In August, Rosemont formed a partnership with Main Line Health to help administrators plan, then test, and then reimagine the College’s Health Services delivery. All students, faculty, and staff were required to have negative PCR COVID tests at the beginning of each s\ emester. Quarantine rooms, set aside in Mayfield Hall, helped staff prepare to manage the few small COVID outbreaks on campus.

“Our plan to reopen campus first in fall 2020 and then spring semester 2021 was developed to reopen campus safely and bring our undergraduate students back on campus, because that is where learning and student engagement is best,” said Boyers.

“Adjusting to campus life during the pandemic was different, it was safe but it was different,” said Talaya Martin-Smith ’22. “I now have a collection of masks that pretty much match anything I put on and I carry sanitizer and wipes everywhere I go.”

Boyers said, “Throughout the year, we have tracked Rosemont College’s positivity rate, and it has been consistently much lower that rates in Montgomery County, and the state of Pennsylvania.”

In fact, Rosemont ended the Fall semester with a cumulative PCR positivity rate of 3.3%. The PCR positivity rate in Montgomery County, according to the Commonwealth’s COVID-19 Dashboard, had at that time increased to 12.1% and the PCR positivity rate in the Commonwealth had increased to 16.2%.

When it came time to reopen in the spring semester, President Boyers didn’t hesitate.

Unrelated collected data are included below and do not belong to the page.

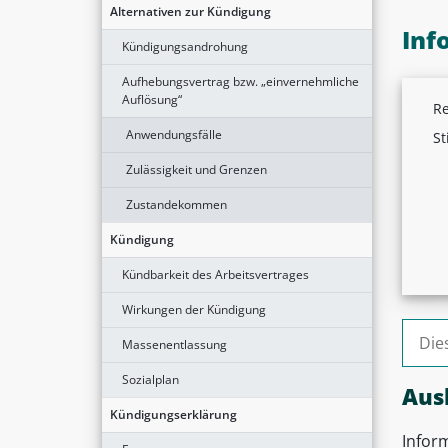
Alternativen zur Kündigung
Inf
Kündigungsandrohung
Aufhebungsvertrag bzw. „einvernehmliche
Auflösung“
Re
Anwendungsfälle
St
Zulässigkeit und Grenzen
Zustandekommen
Kündigung
Kündbarkeit des Arbeitsvertrages
Wirkungen der Kündigung
Suche
Massenentlassung
Sozialplan
Aus
Kündigungserklärung
Inform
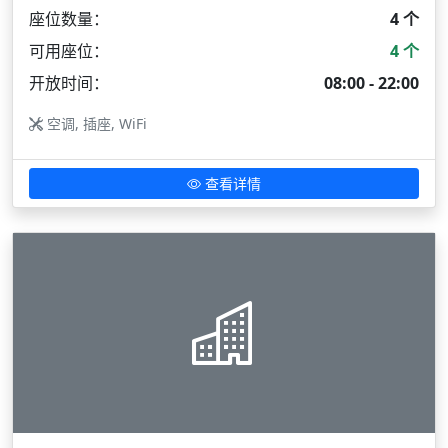
座位数量：
4 个
可用座位：
4 个
开放时间：
08:00 - 22:00
空调, 插座, WiFi
查看详情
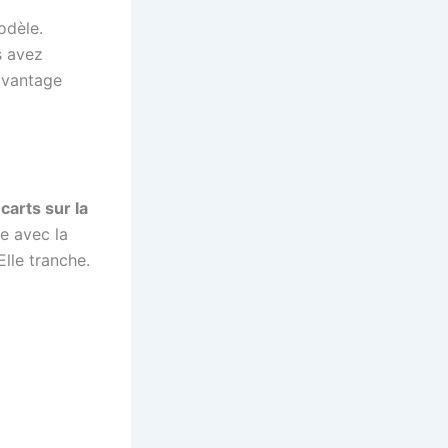
odèle.
s avez
 avantage
carts sur la
e avec la
Elle tranche.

With safety measures in place from the fall, the College community would be able to continue moving forward, as it always has.

“We’ve learned to adapt and continue to build relationships,” he said. “Our students have been resilient through all the challenges. We can reaffirm that we haven’t stood still. We have found new ways to do things. I’m proud of everything we have done, and I’m excited about what the future holds.”

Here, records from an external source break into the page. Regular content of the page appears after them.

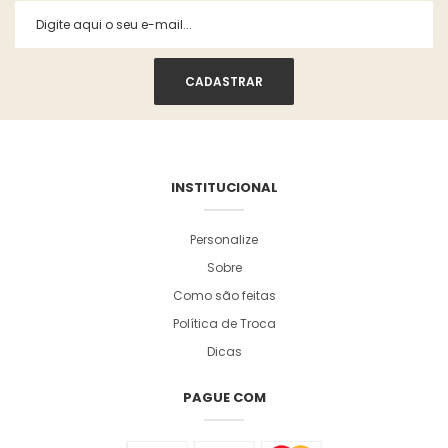
INSTITUCIONAL
Personalize
Sobre
Como são feitas
Política de Troca
Dicas
PAGUE COM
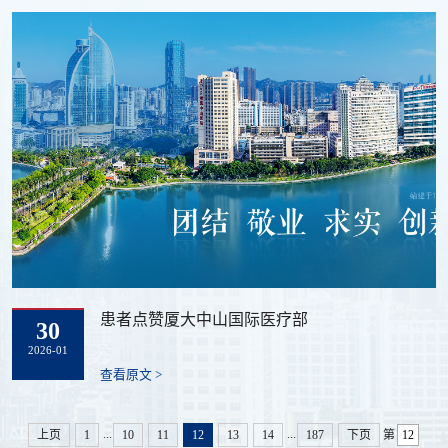
患者点赞厦大中山国际医疗部
30
2026-01
查看原文 >
...
...
上页
1
10
11
12
13
14
187
下页
第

Student Brings The POWER Of small To The Big Screen

For Talaya Martin-Smith ’21, the pandemic hits close to home. Her mother was diagnosed with COVID-19 in September.

The senior majoring in Communications with a minor in Marketing from North Philadelphia had just started an internship with Big Picture Alliance, an organization that empowers young people to define their own narrative through filmmaking.

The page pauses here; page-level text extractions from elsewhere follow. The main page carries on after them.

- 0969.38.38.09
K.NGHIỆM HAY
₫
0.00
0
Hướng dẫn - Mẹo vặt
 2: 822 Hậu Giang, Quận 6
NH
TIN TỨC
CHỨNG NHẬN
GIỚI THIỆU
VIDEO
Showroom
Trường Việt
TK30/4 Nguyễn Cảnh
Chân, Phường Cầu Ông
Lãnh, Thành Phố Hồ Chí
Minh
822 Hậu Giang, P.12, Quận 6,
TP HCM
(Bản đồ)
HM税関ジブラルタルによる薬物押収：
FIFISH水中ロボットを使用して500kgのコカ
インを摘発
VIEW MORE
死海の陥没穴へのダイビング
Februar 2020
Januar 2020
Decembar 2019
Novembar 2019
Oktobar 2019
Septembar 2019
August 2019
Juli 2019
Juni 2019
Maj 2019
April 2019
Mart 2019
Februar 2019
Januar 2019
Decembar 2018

“Due to COVID-19, the theme for student films was resiliency, and I thought there was no better way to showcase resilience other than filming my journey of going to school during a pandemic,” said Martin-Smith. “I found out my mother contracted the virus one month after I started interning and it wasn’t until then that I knew my film was meant to be created, seen, and heard.”

Martin-Smith created and produced her own film The POWER of small, a short documentary that chronicles life on Rosemont’s campus during the Fall 2020 semester of the pandemic.

Martin-Smith’s mother has recovered, but Talaya is quick to acknowledge that others continue to suffer from the devastating virus.

“I want my film to not only encourage and inspire everyone that things will get better, but I also want to inform them,” she said. “I want it to reach all those who have been and still are impacted by COVID-19. When watching my film, you should feel a sense of hope into the future while also remembering the panic and heartache because there are still people out there fighting for their lives and my mother was one of them.”

As Martin-Smith’s film depicts, Rosemont faculty, staff, and students have embodied the theme of resilience as members of the College community look back on the last year.

On March 16, President Boyers held a Zoom event entitled A Look Back & A Way Forward: One Year of COVID-19, a roundtable discussion focused on how the Rosemont College community has adapted, pivoted, and changed since the Spring 2020 shutdown due to the coronavirus.

“COVID-19 brought us challenges,” said President Boyers. “But, in the face of this challenge, Rosemont College did what it always does: approach the challenge with endurance, willingness and joy. The Rosemont community rose to the challenge, through the heroic efforts on our talented faculty, staff, students, and alumni, each doing their part and I want to say ‘thank you for all that you’ve done.’”

Faculty and staff members shared many lessons they have learned over the past year and how collectively the Rosemont College community will embrace the future post-pandemic.